Social Network Analysis: The Fuse Igniting Enterprise Data Warehouse Growth. It’s Planet Petabyte or Bust!
Posted by James Kobielus on January 7, 2010
Social networks have always been with us, of course, but now they’ve gained concrete reality in the online fabric of modern life.
Social network analysis has, in a real sense, been with us almost as long as we’ve been doing predictive analytics. Customer churn analysis is the killer app for predictive analytics, and it is inherently social. It’s long been known that individual customers don’t always churn themselves—i.e., decide to renew and/or bolt to the competition—in isolation. As they run the continual calculus called loyalty in their heads and hearts, they’re receiving fresh feeds of opinion from their friends and families, following the leads of peers and influencers, and keeping their fingers to the cultural breeze. You could also make a strong case for social networking—i.e., individual behaviors spurred, shaped, and encouraged within communities—as a key independent variable driving cross-sell, up-sell, fraud, and other phenomena for which we’ve long built predictive models.
The other day, a Forrester client was asking me for educated guesses on how fast the average enterprise data warehouse (EDW) is likely to grow over the next several years, and as I was working through the analysis, I couldn’t avoid the conclusion that social network analysis—for predictive and other uses—will be an important growth driver (though not the entire story). I’d like to lay out my key points.
First off, I need to re-iterate, per my blog post from last month that social network analysis is much more than parsing a stream of tweets to see who’s flaming whom these days. At heart, it involves exploring the shifting web of relationships among people based on their profiles, interactions, and affinities.
Second, this definition clearly encompasses call-detail-record (CDR) analysis, which is a core telecommunications industry application of predictive analytics and data mining. We all know CDR analysis as the means by which carriers track our calls for billing, collection, usage monitoring, fraud detection, and other core operational requirements. Of course, CDRs also constitute a core data set that carriers leverage for sales, marketing, customer service, churn analysis, “friends and family” programs, and other key functions.

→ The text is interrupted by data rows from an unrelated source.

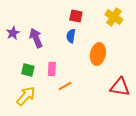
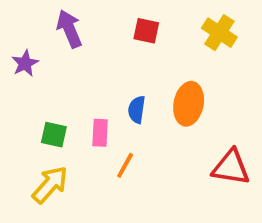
blue semicircle: (71, 36) -> (137, 110), moved
purple arrow: (36, 38) -> (69, 29), moved
orange line: (65, 86) -> (125, 165), turned -32

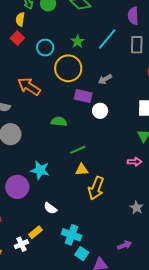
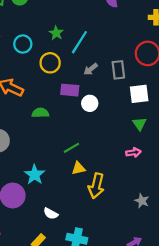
cyan line: (107, 39) -> (79, 42), moved
gray rectangle: (137, 45) -> (118, 70), moved
yellow circle: (68, 68) -> (50, 63), size x0.7
green semicircle: (59, 122) -> (40, 113), moved
cyan star: (40, 170) -> (35, 175), turned 30

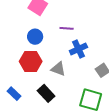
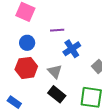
gray triangle: (58, 69) -> (55, 71), turned 35
black rectangle: (46, 93) -> (57, 94), moved

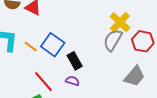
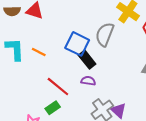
gray semicircle: (113, 40) -> (105, 34), moved
blue square: (53, 45) -> (77, 44), moved

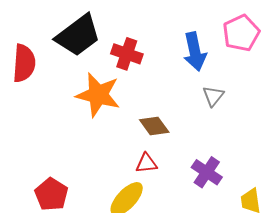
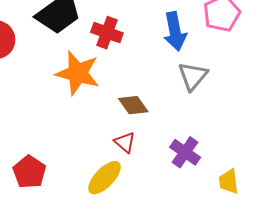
gray triangle: (213, 96) -> (193, 76), size x1.4
red triangle: (146, 163) -> (125, 142), turned 45

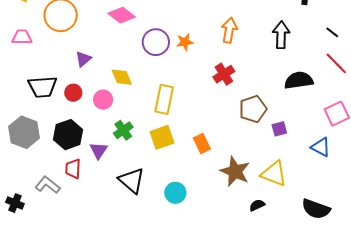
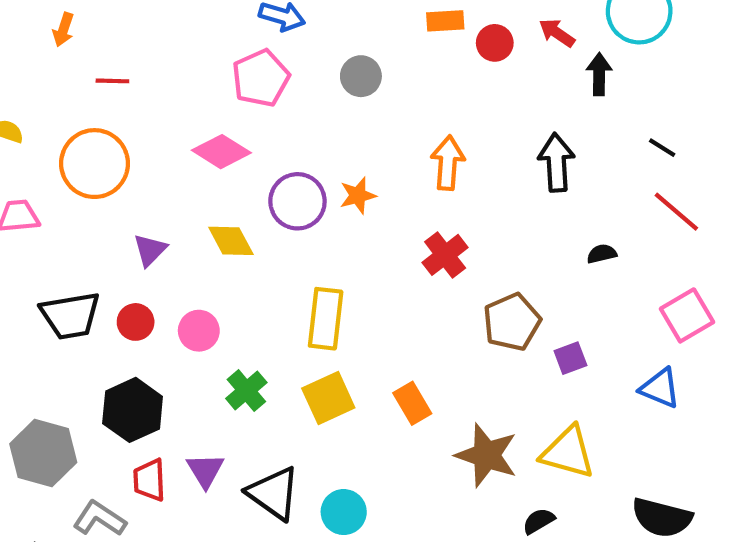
yellow diamond: (122, 77) -> (231, 241), moved
black semicircle: (299, 80) -> (602, 254), size x0.5
gray hexagon: (24, 132) -> (43, 453), moved
purple triangle: (99, 150) -> (205, 470), moved
cyan circle: (175, 193) -> (344, 512), moved

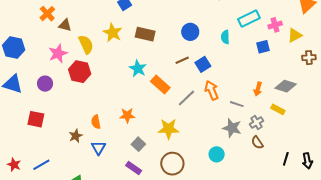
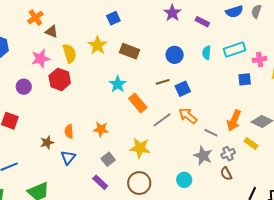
cyan semicircle: (225, 37) -> (207, 53), moved
orange arrow: (258, 89) -> (234, 121), size x1.5
orange arrow: (212, 90) -> (188, 116), turned -36

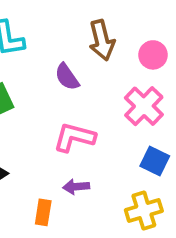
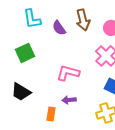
purple semicircle: (67, 77) -> (59, 28), moved

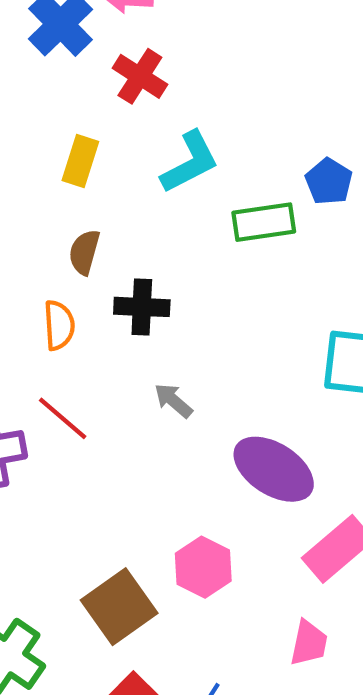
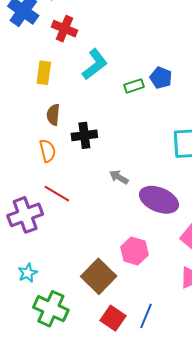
blue pentagon: (329, 181) -> (161, 78), moved
green rectangle: (264, 222) -> (134, 86), size x0.7
gray arrow: (173, 401) -> (119, 177), moved

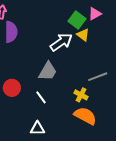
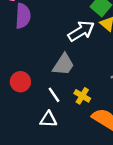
yellow cross: (81, 95) -> (82, 96), moved
white triangle: (37, 128) -> (48, 119), moved

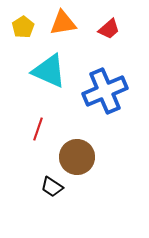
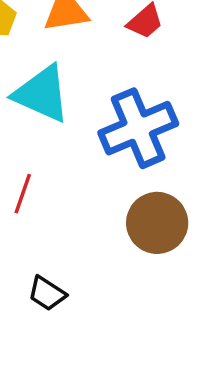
brown circle: (77, 157) -> (157, 223), moved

Third, CDRs are just one of many types of interaction, transaction, and behavioral records being leveraged by today’s online service providers, of which traditional telcos are just one category. Increasingly, customer-generated GPS and other geolocation data is becoming just as key for operational and predictive uses, especially for wireless carriers. Likewise, clickstream analysis is the lifeblood of personalization and customer experience optimization in Web 2.0 social networks, enterprise portals, clouds, and other online environments.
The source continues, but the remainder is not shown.